The US government is set to auction off $18 million worth of bitcoins seized from an online drugs market known as Silk Road. The Department of Justice is looking to make a considerable windfall from the sale with bitcoin increasing in value recently.
The now-defunct cyber-black market was closed down in October of
last year, with authorities confiscating 30,000 bitcoin. The FBI
also arrested the alleged kingpin of the online drugs bazaar,
Ross Ulbricht, seizing roughly 144,000 bitcoin in the process.
Ulbricht, also known by his alias Dread Pirate Roberts, now faces charges of computer hacking, money-laundering and conspiracy to traffic narcotics. He denies all of the charges set against him, but insists the bitcoin are his and has demanded their return.

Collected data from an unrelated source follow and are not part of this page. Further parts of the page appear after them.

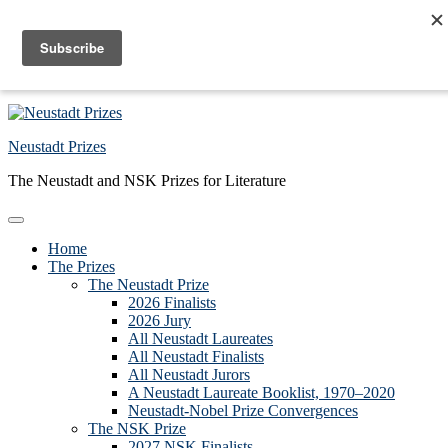
Skip to primary navigation
Skip to main content
Skip to primary sidebar
Skip to footer
Neustadt Prizes
The Neustadt and NSK Prizes for Literature
Home
The Prizes
The Neustadt Prize
2026 Finalists
2026 Jury
All Neustadt Laureates
All Neustadt Finalists
All Neustadt Jurors
A Neustadt Laureate Booklist, 1970–2020
Neustadt-Nobel Prize Convergences
The NSK Prize
2027 NSK Finalists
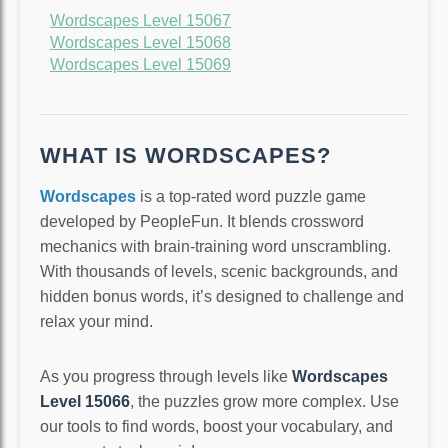
Wordscapes Level 15067
Wordscapes Level 15068
Wordscapes Level 15069
WHAT IS WORDSCAPES?
Wordscapes
is a top-rated word puzzle game
developed by PeopleFun. It blends crossword
mechanics with brain-training word unscrambling.
With thousands of levels, scenic backgrounds, and
hidden bonus words, it’s designed to challenge and
relax your mind.
As you progress through levels like
Wordscapes
Level 15066
, the puzzles grow more complex. Use
our tools to find words, boost your vocabulary, and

Nine months on the US Marshals service – the body tasked with selling off the seized assets – is preparing to auction 30,000 bitcoin of the Silk Road stash.
"This auction is for the bitcoin contained in wallet files that resided on Silk Road servers," the US Marshals Service wrote in a press release. "This auction does not include the bitcoins contained in wallet files that resided on certain computer hardware belonging to Ross William Ulbricht that were seized on or about October 24.”

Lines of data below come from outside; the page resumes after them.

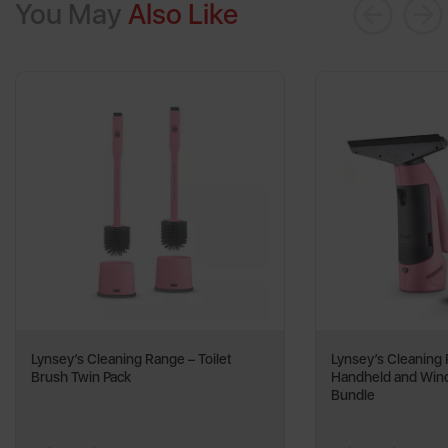
You May
Also Like
Lynsey’s Cleaning Range – Toilet
Lynsey’s Cleaning
Brush Twin Pack
Handheld and Wi
Bundle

The sale of the bitcoin will take the form of an online auction which will take place on June 27. Participation in the auction will not be cheap, with buyers required to make a refundable deposit of $200,000 to a government bank to take part. The bidding itself will take place over a period of 12 hours where blocks of 3,000 Bitcoin (or about $1.8 million each) will be up for grabs.
“Bids will be accepted by email from registered bidders using a form available from the US Marshals web page,” says the release.

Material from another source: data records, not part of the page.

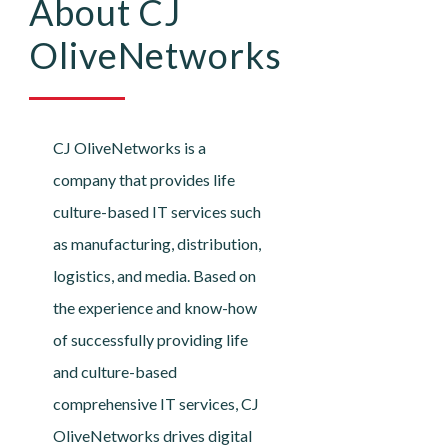
About CJ
OliveNetworks
CJ OliveNetworks is a
company that provides life
culture-based IT services such
as manufacturing, distribution,
logistics, and media. Based on
the experience and know-how
of successfully providing life
and culture-based
comprehensive IT services, CJ
OliveNetworks drives digital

The government’s decision to sell off the bitcoins could cause a significant shake-up on the crypto currency market. Many worry that if Ulbricht’s larger stash of 144,000 is sold in the same auction style as the Silk Road asset, the market will be flooded with cheap coins which will lower the value of the currency.
After the Marshals’ announcement of the auction, the value of bitcoin dropped by around 2 percent, reflecting market anxiety.
There is speculation as to why the government has decided to auction off the bitcoin. Ulbricht’s lawyer Joshua Dratel believes US Marshals service may have planned the sale to coincide with the recent upturn on the bitcoin market.
“I wouldn’t be surprised if they’re watching the price of bitcoin on the market just like everyone else,” he told Wired.